Sur les méthodes du gouvernement
IRIS se félicite que la CSSPPT exprime sans détours des préoccupations rappelées à plusieurs reprises par l'association dans ses publications, et signifiées encore récemment aux services du Premier ministre lors d'une entrevue de représentants d'IRIS avec des responsables de la DDM, le 27 novembre 2002.
Tout d'abord, notons que la CSSPPT, qui a été consultée en urgence par le gouvernement sans vraiment disposer de temps pour travailler correctement, émet un avis de protestation à cet égard, soulignant également que la Commission « est saisie sur un ensemble de dispositions floues, disparates, sans liens évidents entres elles et sans que le gouvernement lui ait présenté la stratégie globale dans laquelle elles s'insèrent ». Plus qu'une simple incorrection, ces méthodes gouvernementales montrent un mépris de la démocratie, d'autant que la CSSPPT n'est pas la seule Commission consultative à protester ainsi.
Par ailleurs, la CSSPPT rappelle que l'avant-projet de LEN reprend en majeure partie les dispositions du défunt projet de loi sur la société de l'information (LSI), pour noter son « impression de ne pas avoir été bien entendue jusqu'à présent » sur ces dispositions.

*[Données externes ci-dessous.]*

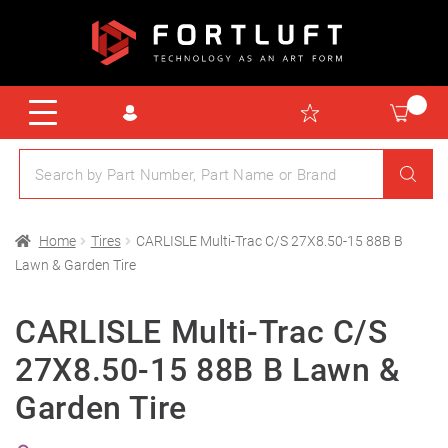
Home
Tires
CARLISLE Multi-Trac C/S 27X8.50-15 88B B
Lawn & Garden Tire
CARLISLE Multi-Trac C/S
27X8.50-15 88B B Lawn &
Garden Tire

Là encore, la CSSPPT rejoint le constat d'IRIS.
De plus, sachant que la LEN fait partie d'un ensemble de textes que le gouvernement se propose de faire adopter, la CSSPPT « conteste la méthode utilisée. Une telle présentation de trois lois espacées dans le temps ne permet pas d'avoir une vue globale de l'ensemble des règles du jeu et n'apporte pas la garantie qu'une question, absente du premier texte, sera bien abordée dans les suivants. Par exemple, la CSSPPT est conduite à s'interroger sur le traitement de la question récurrente et difficile de la conservation des données. Est-elle finalement renvoyée à l'une des deux autres lois ou à un simple décret ? ». Sur ce point particulier, la CSSPPT fait ainsi écho à l'analyse d'IRIS au sujet de l'inintelligibilité de la législation actuelle et de l'absence de débat démocratique.

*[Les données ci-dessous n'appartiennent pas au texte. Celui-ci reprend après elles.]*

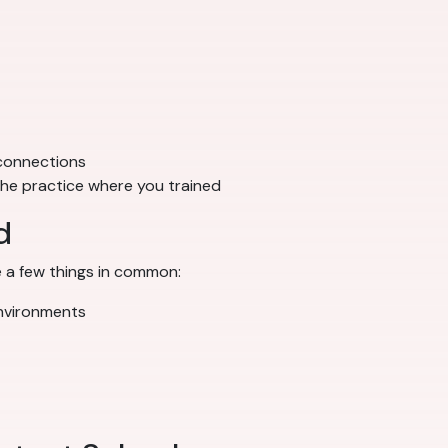
 connections
 the practice where you trained
d
 a few things in common:
environments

Malgré ce dernier reproche, la CSSPPT demande l'introduction dans le projet de LEN de la modification de l'article L. 1511-6 du code général des collectivités territoriales. Il s'agit de permettre aux collectivités locales d'agir elles-mêmes en tant qu'opérateurs de télécommunications. Bien qu'IRIS soutienne cette modification, argumentée notamment dans son rapport intitulé « Service public d'accès et Protection des données personnelles - Deux conditions pour un Internet démocratique », il ne semble pas pertinent d'ajouter encore à la confusion en introduisant une telle disposition dans la LEN, alors qu'elle aurait plutôt sa place dans le futur texte de transposition du « paquet télécom » européen.
IRIS se félicite des décisions prises à cet égard le 13 décembre par le gouvernement lors du dernier CIADT, qui exaucent d'ailleurs les voeux de la CSSPTT d'annonce rapide des nouvelles compétences des collectivités territoriales à cette occasion. Le dossier de presse ne précise pas toutefois dans quel projet de loi ces nouvelles dispositions seront incluses. On ne sait pas plus quelles précautions seront prises en matière de contrôle démocratique des investissements publics consentis par les collectivités territoriales.